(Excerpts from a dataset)
────────────────
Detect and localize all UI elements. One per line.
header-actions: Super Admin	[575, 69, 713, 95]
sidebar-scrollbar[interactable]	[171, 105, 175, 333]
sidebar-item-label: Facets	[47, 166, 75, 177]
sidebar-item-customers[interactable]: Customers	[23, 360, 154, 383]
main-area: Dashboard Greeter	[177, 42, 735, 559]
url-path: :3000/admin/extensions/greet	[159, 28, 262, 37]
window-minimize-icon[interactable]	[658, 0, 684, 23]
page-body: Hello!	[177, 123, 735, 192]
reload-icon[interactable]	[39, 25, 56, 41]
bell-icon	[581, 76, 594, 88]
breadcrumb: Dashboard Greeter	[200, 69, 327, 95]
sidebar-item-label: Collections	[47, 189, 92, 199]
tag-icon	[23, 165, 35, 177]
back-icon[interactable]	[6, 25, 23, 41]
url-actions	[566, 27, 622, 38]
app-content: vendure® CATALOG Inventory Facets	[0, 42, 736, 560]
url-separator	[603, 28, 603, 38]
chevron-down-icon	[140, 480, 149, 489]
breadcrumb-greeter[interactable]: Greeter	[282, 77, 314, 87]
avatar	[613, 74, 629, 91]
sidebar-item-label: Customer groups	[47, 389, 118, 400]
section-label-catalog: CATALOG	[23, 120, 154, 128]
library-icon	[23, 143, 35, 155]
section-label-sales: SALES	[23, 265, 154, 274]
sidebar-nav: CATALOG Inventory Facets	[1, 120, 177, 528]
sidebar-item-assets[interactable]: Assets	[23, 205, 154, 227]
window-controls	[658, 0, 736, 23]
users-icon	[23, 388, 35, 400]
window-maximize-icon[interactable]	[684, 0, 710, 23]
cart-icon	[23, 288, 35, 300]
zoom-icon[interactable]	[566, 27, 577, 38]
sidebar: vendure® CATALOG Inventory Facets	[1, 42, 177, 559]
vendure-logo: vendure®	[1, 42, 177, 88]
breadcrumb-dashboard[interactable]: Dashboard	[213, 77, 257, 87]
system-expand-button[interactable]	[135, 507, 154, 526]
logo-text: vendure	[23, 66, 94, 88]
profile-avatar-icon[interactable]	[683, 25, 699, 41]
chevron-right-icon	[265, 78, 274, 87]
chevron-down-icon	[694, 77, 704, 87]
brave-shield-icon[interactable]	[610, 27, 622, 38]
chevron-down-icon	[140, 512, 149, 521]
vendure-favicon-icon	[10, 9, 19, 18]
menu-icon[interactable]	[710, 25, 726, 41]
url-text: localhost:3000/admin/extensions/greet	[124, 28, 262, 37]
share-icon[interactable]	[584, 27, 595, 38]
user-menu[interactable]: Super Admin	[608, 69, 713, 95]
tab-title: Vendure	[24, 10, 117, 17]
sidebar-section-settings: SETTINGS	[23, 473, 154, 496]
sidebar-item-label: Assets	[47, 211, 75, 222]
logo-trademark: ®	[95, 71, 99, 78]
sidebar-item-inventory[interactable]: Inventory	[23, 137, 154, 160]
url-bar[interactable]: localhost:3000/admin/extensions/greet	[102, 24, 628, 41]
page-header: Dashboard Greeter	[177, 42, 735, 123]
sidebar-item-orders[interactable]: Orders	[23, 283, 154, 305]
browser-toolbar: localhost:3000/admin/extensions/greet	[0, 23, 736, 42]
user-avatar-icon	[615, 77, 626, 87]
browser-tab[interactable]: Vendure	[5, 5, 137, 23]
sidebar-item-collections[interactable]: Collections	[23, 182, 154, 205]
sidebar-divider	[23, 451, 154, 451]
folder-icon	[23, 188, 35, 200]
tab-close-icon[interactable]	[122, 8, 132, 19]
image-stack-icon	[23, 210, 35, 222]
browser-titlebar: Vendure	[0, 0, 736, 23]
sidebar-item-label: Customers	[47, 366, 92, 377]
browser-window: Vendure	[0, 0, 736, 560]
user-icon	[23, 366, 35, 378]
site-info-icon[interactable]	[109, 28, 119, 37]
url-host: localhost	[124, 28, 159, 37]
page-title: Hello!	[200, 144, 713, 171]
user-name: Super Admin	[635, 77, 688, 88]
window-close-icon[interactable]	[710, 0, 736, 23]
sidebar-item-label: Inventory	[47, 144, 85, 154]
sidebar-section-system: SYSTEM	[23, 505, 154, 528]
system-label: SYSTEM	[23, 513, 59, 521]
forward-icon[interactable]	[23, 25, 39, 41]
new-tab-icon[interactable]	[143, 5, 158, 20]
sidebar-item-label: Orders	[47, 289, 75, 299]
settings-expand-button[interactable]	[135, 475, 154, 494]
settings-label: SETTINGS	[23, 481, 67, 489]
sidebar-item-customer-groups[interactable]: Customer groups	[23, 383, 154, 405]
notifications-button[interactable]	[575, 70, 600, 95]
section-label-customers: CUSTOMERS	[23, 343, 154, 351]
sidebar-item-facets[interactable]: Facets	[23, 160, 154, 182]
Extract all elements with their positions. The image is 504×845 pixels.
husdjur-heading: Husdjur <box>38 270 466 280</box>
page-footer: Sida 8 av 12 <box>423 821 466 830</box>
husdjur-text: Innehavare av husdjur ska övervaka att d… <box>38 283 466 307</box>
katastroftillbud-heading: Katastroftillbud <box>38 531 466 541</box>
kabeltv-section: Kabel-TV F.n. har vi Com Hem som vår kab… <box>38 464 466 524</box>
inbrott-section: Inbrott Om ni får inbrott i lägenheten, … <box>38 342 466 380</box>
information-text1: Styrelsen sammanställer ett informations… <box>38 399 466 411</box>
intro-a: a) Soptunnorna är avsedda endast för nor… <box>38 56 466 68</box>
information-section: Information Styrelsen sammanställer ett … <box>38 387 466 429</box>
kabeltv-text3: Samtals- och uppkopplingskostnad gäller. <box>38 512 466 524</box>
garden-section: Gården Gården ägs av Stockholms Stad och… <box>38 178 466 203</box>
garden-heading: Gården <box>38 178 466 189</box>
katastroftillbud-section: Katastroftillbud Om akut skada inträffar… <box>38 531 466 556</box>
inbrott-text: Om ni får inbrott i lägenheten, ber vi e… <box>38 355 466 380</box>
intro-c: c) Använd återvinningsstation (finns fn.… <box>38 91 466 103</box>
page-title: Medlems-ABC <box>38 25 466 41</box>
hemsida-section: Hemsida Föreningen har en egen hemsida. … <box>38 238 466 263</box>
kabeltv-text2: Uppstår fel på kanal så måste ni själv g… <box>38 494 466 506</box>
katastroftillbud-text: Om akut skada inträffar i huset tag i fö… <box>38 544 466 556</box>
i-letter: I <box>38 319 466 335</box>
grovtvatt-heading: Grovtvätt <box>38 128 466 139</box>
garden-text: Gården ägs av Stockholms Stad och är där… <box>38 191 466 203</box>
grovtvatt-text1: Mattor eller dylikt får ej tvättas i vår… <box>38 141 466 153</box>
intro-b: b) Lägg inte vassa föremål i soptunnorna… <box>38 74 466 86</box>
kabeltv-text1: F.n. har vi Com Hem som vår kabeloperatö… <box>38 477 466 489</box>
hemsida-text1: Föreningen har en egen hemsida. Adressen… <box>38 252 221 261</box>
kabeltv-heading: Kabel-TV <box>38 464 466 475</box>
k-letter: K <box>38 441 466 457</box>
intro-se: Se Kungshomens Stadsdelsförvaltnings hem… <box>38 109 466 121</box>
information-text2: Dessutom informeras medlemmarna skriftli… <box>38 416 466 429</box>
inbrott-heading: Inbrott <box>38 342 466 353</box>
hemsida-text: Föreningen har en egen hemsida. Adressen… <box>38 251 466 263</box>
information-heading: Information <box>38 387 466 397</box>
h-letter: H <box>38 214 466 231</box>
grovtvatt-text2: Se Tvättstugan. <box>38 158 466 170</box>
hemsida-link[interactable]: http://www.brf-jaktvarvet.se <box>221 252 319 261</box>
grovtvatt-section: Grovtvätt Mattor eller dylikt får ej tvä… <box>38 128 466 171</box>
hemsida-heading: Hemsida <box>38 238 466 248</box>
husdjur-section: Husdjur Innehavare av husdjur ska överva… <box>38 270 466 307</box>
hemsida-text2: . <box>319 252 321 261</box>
────────────────
(Task requirements)
Look through the data above and report every line in which "elements" appears.

(Written solution)
Detect and localize all UI elements. One per line.
Extract all elements with their positions. The image is 504×845 pixels.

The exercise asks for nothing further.